Joop van den Ende is in staat een groot aantal commerciële producties te draaien zonder een cent subsidie. Dat is vooral amusement, en stelt aan het publiek veel minder eisen dan de stukken van gezelschappen als De Appel. Dat rechtvaardigt subsidies voor serieus toneel. Binnen de culturele sector hoort een andere logica te gelden dan die van het publieksbereik, al kun je je afvragen of je je als gezelschap niet beter van het publiek afhankelijk kan maken dan van het coterietje dat de Raad van Cultuur adviseert.

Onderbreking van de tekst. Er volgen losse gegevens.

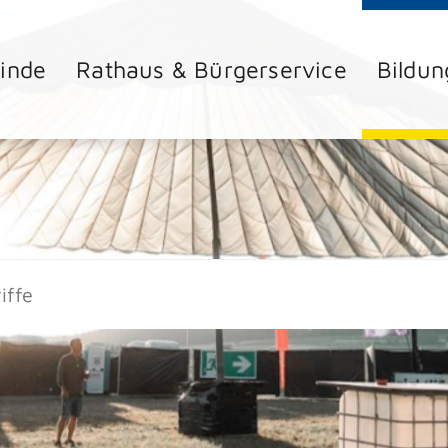
inde
Rathaus & Bürgerservice
Bildun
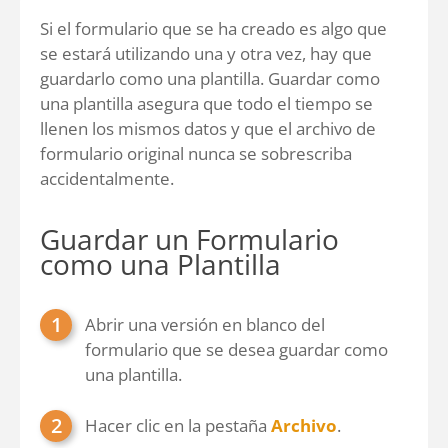
Si el formulario que se ha creado es algo que
se estará utilizando una y otra vez, hay que
guardarlo como una plantilla. Guardar como
una plantilla asegura que todo el tiempo se
llenen los mismos datos y que el archivo de
formulario original nunca se sobrescriba
accidentalmente.
Guardar un Formulario
como una Plantilla
Abrir una versión en blanco del
formulario que se desea guardar como
una plantilla.
Hacer clic en la pestaña
Archivo
.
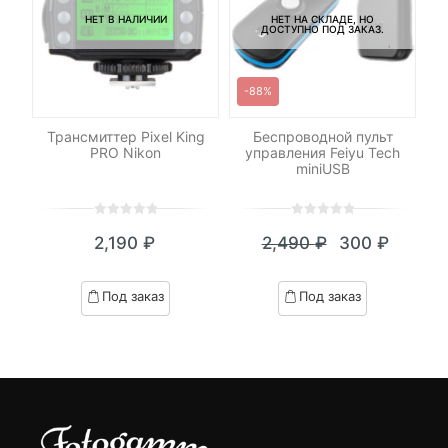
НЕТ В НАЛИЧИИ
НЕТ НА СКЛАДЕ, НО
ДОСТУПНО ПОД ЗАКАЗ.
-88%
le
Трансмиттер Pixel King
Беспроводной пульт
PRO Nikon
управления Feiyu Tech
И
miniUSB
0
5
0
0
5
0
₽
2,190
₽
2,490
₽
300
₽
out
out
я
начальная
Текущая
Первоначал
of
of
цена:
цена
based
based
Под заказ
Под заказ
on
on
₽.
вляла
300 ₽.
составляла
customer
customer
 ₽.
2,490 ₽.
ratings
ratings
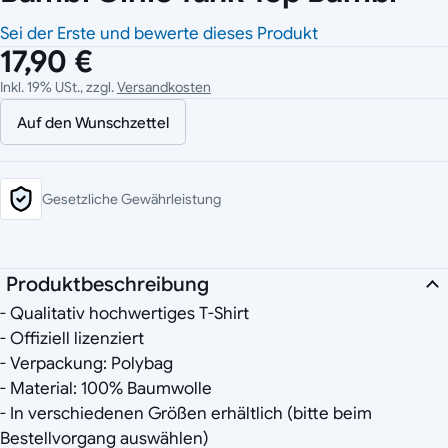
Sei der Erste und bewerte dieses Produkt
17,90 €
Inkl. 19% USt., zzgl.
Versandkosten
Auf den Wunschzettel
Gesetzliche Gewährleistung
Produktbeschreibung
- Qualitativ hochwertiges T-Shirt
- Offiziell lizenziert
- Verpackung: Polybag
- Material: 100% Baumwolle
- In verschiedenen Größen erhältlich (bitte beim
Bestellvorgang auswählen)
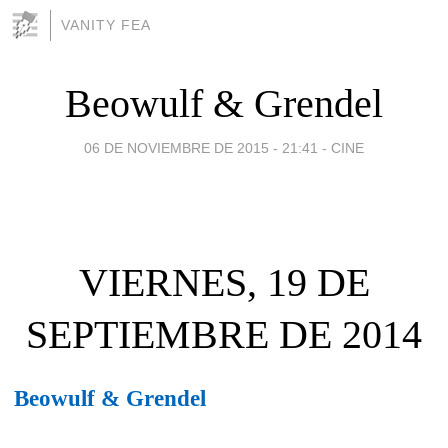
VANITY FEA
Beowulf & Grendel
06 DE NOVIEMBRE DE 2015 - 21:41
-
CINE
VIERNES, 19 DE
SEPTIEMBRE DE 2014
Beowulf & Grendel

Maar het ligt minder voor de hand, dat een deel van die subsidie wordt gebruikt om de toegangsprijzen veel lager te houden dan bij Joop. Het wil er bij mij niet in, dat het Appelpubliek minder draagkrachtig zou zijn dan het publiek bij een willekeurige commerciële musical. Als je gedurende 200 dagen per jaar 200 bezoekers 25 gulden extra vraagt, heb je een miljoen extra. Waarom zou dat niet kunnen. Toch niet omdat het publiek ‘De Knecht van twee Meesters’ alleen maar uit zuinigheid prefereert boven ‘42nd Street’? Als dat zo is, kan De Appel er inderdaad maar beter mee ophouden.